Other visual elements: A 250-foot-long by 50-foot-wide U.S. Constitution and a giant Octopus that organizer Pete Thottam says represents Wall Street’s stranglehold on American politics.
"You have a whole generation of occupiers that are angry. And they are going to the Rose Parade to state in no uncertain terms that they feel betrayed by this nation’s civic, business and cultural leaders," Thottam said.
Thottam says there’s no better place to make that statement than at the New Year’s celebration millions tune in to.
He adds that the Rose Parade, itself, exemplifies corporate greed and military grandstanding.
"We think that the B-2 bombers and the F-22 fighter jets that fly over head at the beginning of the parade and corporate thread that runs throughout these floats is symptomatic of how this country’s political, economic, social and cultural spaces have been have been completely co-opted and taken over," Thottam said.

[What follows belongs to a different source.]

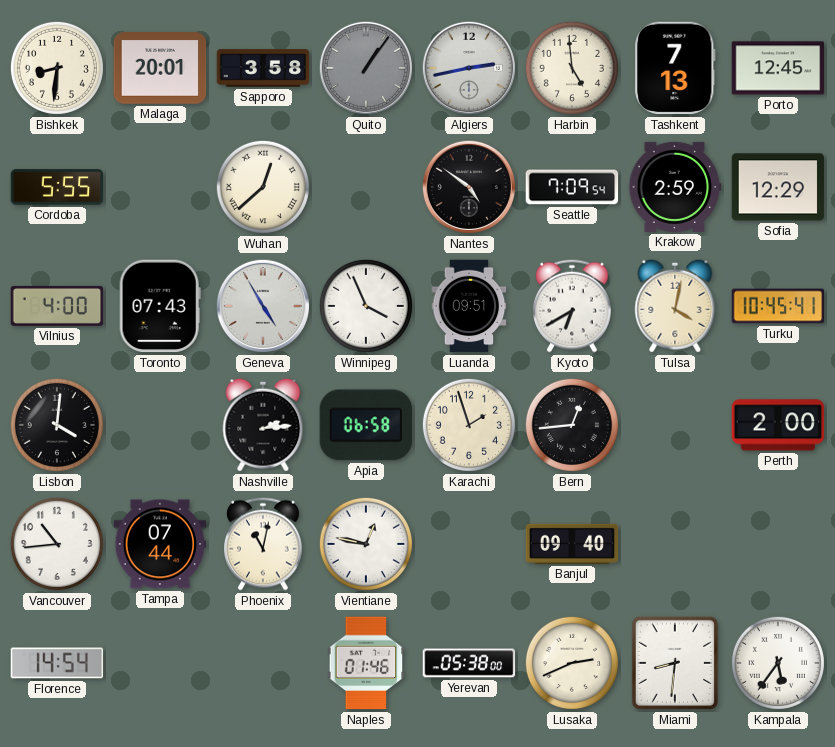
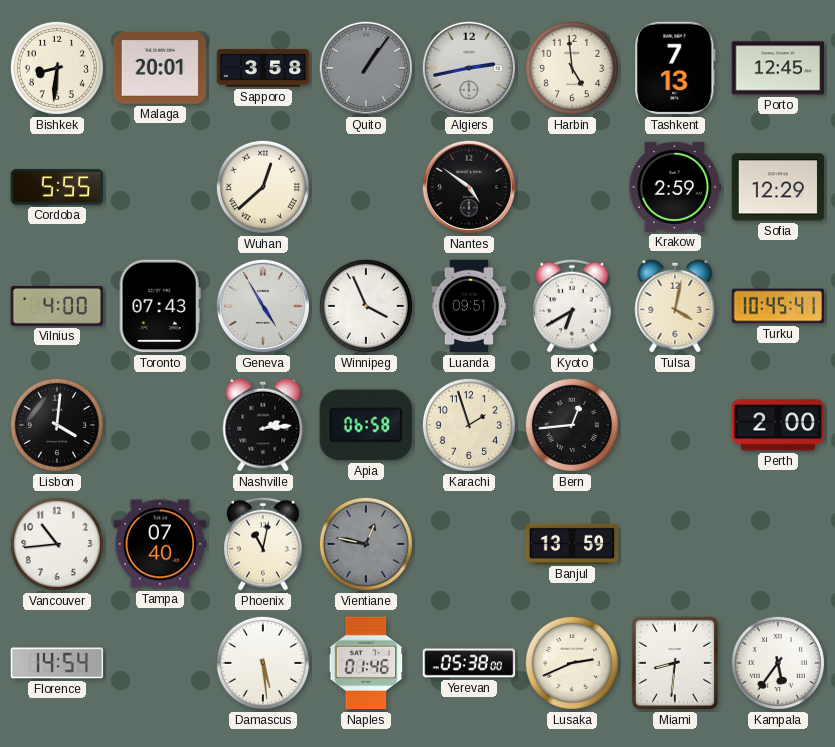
Seattle: 7:09 -> none
Tampa: 07:44 -> 07:40
Vientiane dial: white -> grey
Banjul: 09:40 -> 13:59
Damascus: none -> 5:29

Tournament of Roses Association president Rick Jackson says the parade has just evolved over time.
He says taking away corporate sponsored floats means going back to the scaled down parades of yesteryear.
"The economic impact that the parade has on the city of Pasadena and in truth, all of Southern California is huge, it’s a couple of hundred million dollars a year. And there are lots of jobs and so any substantive change in that will have an economic impact, as well," Jackson explained.
Jackson adds that activist organizations have used the Rose Parade as a bullhorn for years.
He says as long as the Occupiers keep it peaceful and respect the line-up --he’s fine with it.